• [What needs to be done]:
Please give back all the records exactly, but keep the pictures out.

━━━━

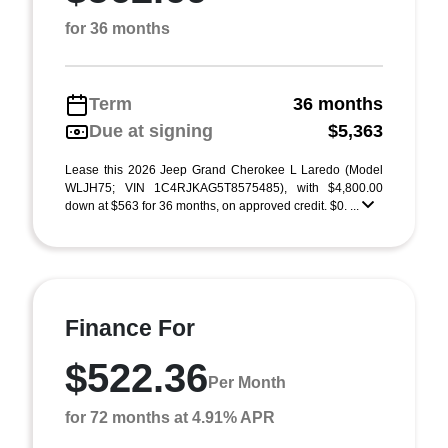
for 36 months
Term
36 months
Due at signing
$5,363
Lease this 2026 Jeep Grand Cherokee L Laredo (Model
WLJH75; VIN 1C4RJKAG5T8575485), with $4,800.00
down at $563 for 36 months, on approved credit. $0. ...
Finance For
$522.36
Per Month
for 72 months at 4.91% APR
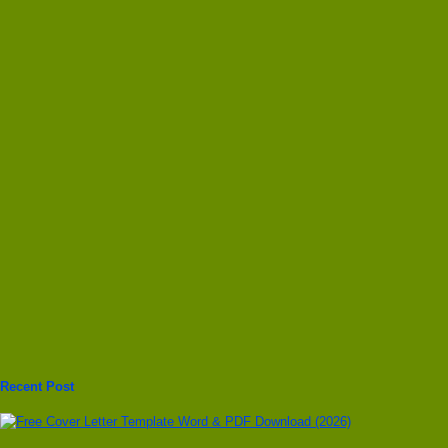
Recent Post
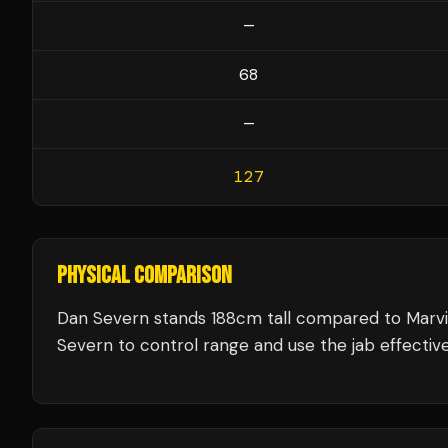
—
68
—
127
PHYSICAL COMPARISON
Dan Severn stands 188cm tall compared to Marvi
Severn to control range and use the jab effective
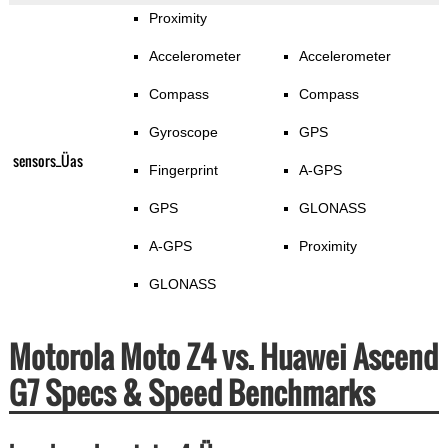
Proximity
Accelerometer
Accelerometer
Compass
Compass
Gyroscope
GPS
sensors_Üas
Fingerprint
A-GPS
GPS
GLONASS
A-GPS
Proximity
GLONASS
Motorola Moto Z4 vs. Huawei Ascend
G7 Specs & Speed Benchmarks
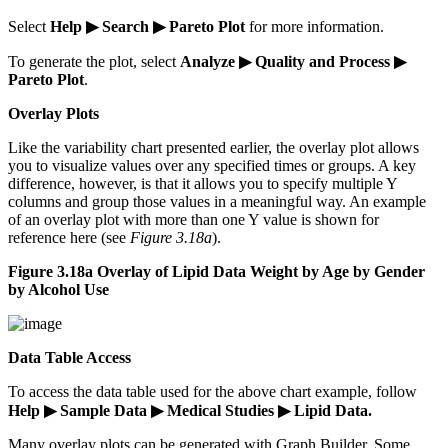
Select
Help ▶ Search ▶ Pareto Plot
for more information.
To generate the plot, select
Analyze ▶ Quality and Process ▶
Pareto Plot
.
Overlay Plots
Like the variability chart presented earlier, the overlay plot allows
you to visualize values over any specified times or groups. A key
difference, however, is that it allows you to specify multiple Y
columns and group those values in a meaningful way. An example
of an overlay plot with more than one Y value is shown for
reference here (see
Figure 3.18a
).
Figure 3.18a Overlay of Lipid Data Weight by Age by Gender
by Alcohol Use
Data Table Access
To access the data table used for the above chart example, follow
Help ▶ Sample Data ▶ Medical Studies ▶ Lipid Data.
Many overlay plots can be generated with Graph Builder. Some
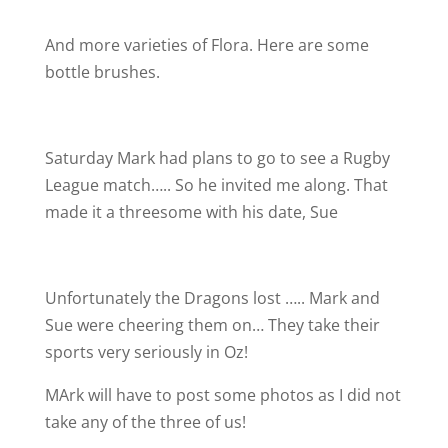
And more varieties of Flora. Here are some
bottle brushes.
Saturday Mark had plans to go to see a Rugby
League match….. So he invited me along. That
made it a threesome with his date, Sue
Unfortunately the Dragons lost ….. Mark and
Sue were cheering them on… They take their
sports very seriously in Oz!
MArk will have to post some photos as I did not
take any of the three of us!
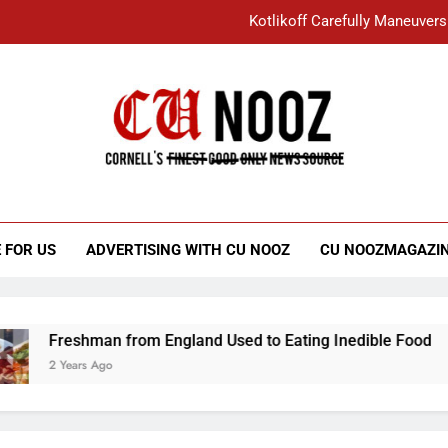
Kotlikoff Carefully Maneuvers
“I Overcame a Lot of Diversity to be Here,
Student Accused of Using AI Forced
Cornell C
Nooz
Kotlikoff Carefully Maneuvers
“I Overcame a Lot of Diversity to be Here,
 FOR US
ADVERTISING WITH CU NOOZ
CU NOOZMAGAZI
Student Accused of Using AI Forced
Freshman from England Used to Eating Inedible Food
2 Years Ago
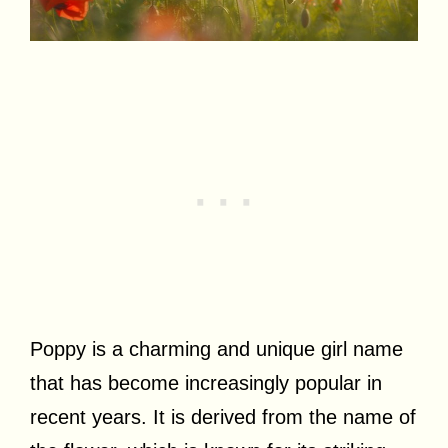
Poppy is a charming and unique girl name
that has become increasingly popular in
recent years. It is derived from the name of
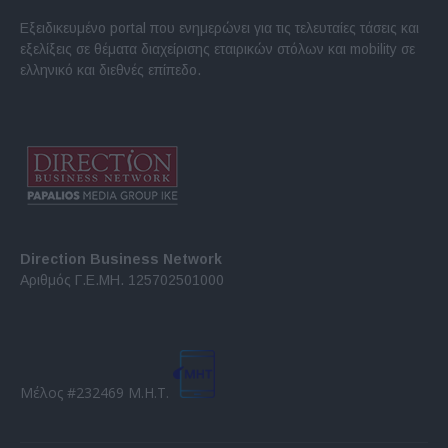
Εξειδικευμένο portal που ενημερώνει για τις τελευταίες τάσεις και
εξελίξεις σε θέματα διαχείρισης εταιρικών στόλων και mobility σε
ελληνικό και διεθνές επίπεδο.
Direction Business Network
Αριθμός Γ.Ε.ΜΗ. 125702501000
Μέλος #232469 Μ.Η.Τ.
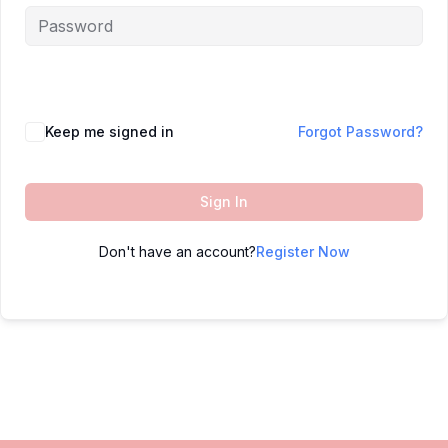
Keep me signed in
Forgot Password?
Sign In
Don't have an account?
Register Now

━━━━

• [Exercise output]:
for 36 months
Term
36 months
Due at signing
$5,363
Lease this 2026 Jeep Grand Cherokee L Laredo (Model
WLJH75; VIN 1C4RJKAG5T8575485), with $4,800.00
down at $563 for 36 months, on approved credit. $0. ...
Finance For
$522.36
Per Month
for 72 months at 4.91% APR
Recent Post
—
68
—
127
PHYSICAL COMPARISON
Dan Severn stands 188cm tall compared to Marvi
Severn to control range and use the jab effective
Proximity
Accelerometer
Accelerometer
Compass
Compass
Gyroscope
GPS
sensors_Üas
Fingerprint
A-GPS
GPS
GLONASS
A-GPS
Proximity
GLONASS
Motorola Moto Z4 vs. Huawei Ascend
G7 Specs & Speed Benchmarks
Select
Help ▶ Search ▶ Pareto Plot
for more information.
To generate the plot, select
Analyze ▶ Quality and Process ▶
Pareto Plot
.
Overlay Plots
Like the variability chart presented earlier, the overlay plot allows
you to visualize values over any specified times or groups. A key
difference, however, is that it allows you to specify multiple Y
columns and group those values in a meaningful way. An example
of an overlay plot with more than one Y value is shown for
reference here (see
Figure 3.18a
).
Figure 3.18a Overlay of Lipid Data Weight by Age by Gender
by Alcohol Use
Data Table Access
To access the data table used for the above chart example, follow
Help ▶ Sample Data ▶ Medical Studies ▶ Lipid Data.
Many overlay plots can be generated with Graph Builder. Some
And more varieties of Flora. Here are some
bottle brushes.
Saturday Mark had plans to go to see a Rugby
League match….. So he invited me along. That
made it a threesome with his date, Sue
Unfortunately the Dragons lost ….. Mark and
Sue were cheering them on… They take their
sports very seriously in Oz!
MArk will have to post some photos as I did not
take any of the three of us!
Kotlikoff Carefully Maneuvers
“I Overcame a Lot of Diversity to be Here,
Student Accused of Using AI Forced
Cornell C
Nooz
Kotlikoff Carefully Maneuvers
“I Overcame a Lot of Diversity to be Here,
 FOR US
ADVERTISING WITH CU NOOZ
CU NOOZMAGAZI
Student Accused of Using AI Forced
Freshman from England Used to Eating Inedible Food
2 Years Ago
Poppy is a charming and unique girl name
that has become increasingly popular in
recent years. It is derived from the name of
Εξειδικευμένο portal που ενημερώνει για τις τελευταίες τάσεις και
εξελίξεις σε θέματα διαχείρισης εταιρικών στόλων και mobility σε
ελληνικό και διεθνές επίπεδο.
Direction Business Network
Αριθμός Γ.Ε.ΜΗ. 125702501000
Μέλος #232469 Μ.Η.Τ.
Keep me signed in
Forgot Password?
Sign In
Don't have an account?
Register Now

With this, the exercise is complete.